Конан остался один. Он осушил кубок и вытер губы. Ему стало легко. Отшвырнул кубок в угол, поправил ремень и вышел вон. На минуту он остановился и оглядел море палаток из верблюжьей шерсти, расстилающееся перед ним. Между палаток бродили люди в белом. Они пели, ссорились, чинили конскую сбрую и точили сабли.
Голос Конана был подобен грому и раскаты его донеслись до самых дальних шатров:
– Эй вы, канальи, навострите уши и слушайте! Ступайте все сюда – я хочу вам кое-что поведать!
5
Люди, собравшиеся в башне при городской стене, внимательно прислушивались к речам одного из них. Все они были молоды, но крепки и ловки. Чувствовалась в них закалка, которую дают тяжкие испытания. Все они были в кольчугах, в кожаных кафтанах и при мечах.
– Я знал, что Конан прав – это не Тарамис! – толковал Валерий. – Целый месяц под видом глухого побирушки я слонялся возле дворца. И, наконец, убедился в своих давних подозрениях.

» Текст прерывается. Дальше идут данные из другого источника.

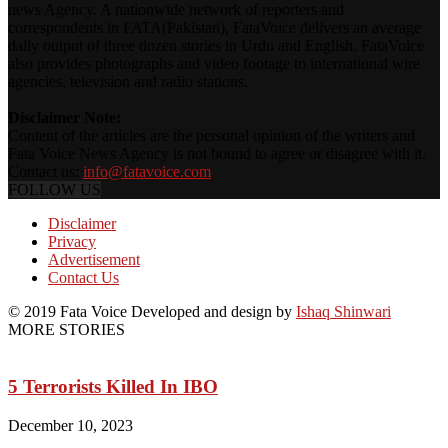
news Agency. A nationwide network of reporters and
correspondents in FATA(Pakistan), FataVoice delivers an average
daily output of three dozen stories in Urdu and English. FataVoice
also provides photographs and video footage to international wire
agencies, television and radio stations.
Disclaimer Note:
Content of the articles are the personal opinion of the writers and
Fata Voice News Agency is not bound to agree or disagree with it.
Contact us:
info@fatavoice.com
FOLLOW US
Disclaimer
Privacy
Advertisement
Contact Us
© 2019 Fata Voice Developed and design by
Ishaq Shinwari
MORE STORIES
5 Terrorists Killed In IBO
December 10, 2023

Наша королева томится в дворцовом подземелье. Стал выжидать удобного случая. Тут мне и подвернулся стражник-шемит. Я его оглушил, затащил в ближайший погреб и допросил с пристрастием. Перед тем как сдохнуть, вот что он мне сказал: Каураном правит ведьма по имени Саломея, а Тарамис заключена в самом глубоком подземелье. А этот набег зуагиров нам крепко поможет. Что намерен предпринять Конан – угадать трудно. Наверняка он посчитается с Констанцием, но, возможно, разграбит и разрушит город. Это ведь варвар, нам его не понять. Тогда у нас одна задача – в разгар битвы освободить Тарамис. Констанций выведет войско в поле, они уже оседлают коней. В городе нет припасов, чтобы выдержать осаду – слишком уж внезапно воины Конана появились под стенами. А киммериец как раз готовился к осаде: разведка доложила, что зуагиры тащат стенобитные машины и осадные башни. Все это придумал Конан, он ведь все военные науки Запада превзошел. Непременно выведет Констанций всех своих солдат, чтобы одним ударом покончить с врагом. В городе останется едва ли сотни три шемитов, да и те будут на стенах и у ворот. Тюрьма останется почти без охраны. А когда освободим Тарамис, посмотрим, как дело пойдет. Если победит Конан, покажем Тарамис людям и призовем к восстанию. И народ поднимется, сомнений нет! У нас хватит сил перебить шемитов хоть голыми руками. А потом мы закроем ворота и от наемников, и от кочевников. Ни те, ни другие не попадут в город. А уж тогда можно и с Конаном толковать. Он всегда был верен присяге. А когда узнает правду, да королева сама его попросит – может, и отступит. Но вероятнее всего, Констанций разгромит Конана. Тогда придется бежать из города и спасть королеву. Вы все поняли?
Собравшиеся разом кивнули.
– Доверим же мечи наши и души богине Иштар и пойдем к тюрьме – наемники выходят из города через Южные ворота!
Так оно и было. Солнце играло на остроконечных шлемах, непрерывным потоком льющихся через широкие ворота, на белых чепраках тяжелых боевых коней.
Битва должна была начаться с атаки тяжелой конницы, как принято на Востоке. Всадники выплывали из городских ворот стальной рекой – грозные мужи в вороненых и серебристых кольчугах в кирасах, в сплошных панцирях, бородатые, с хищными носами. Свирепые глаза их выражали решимость и ярость.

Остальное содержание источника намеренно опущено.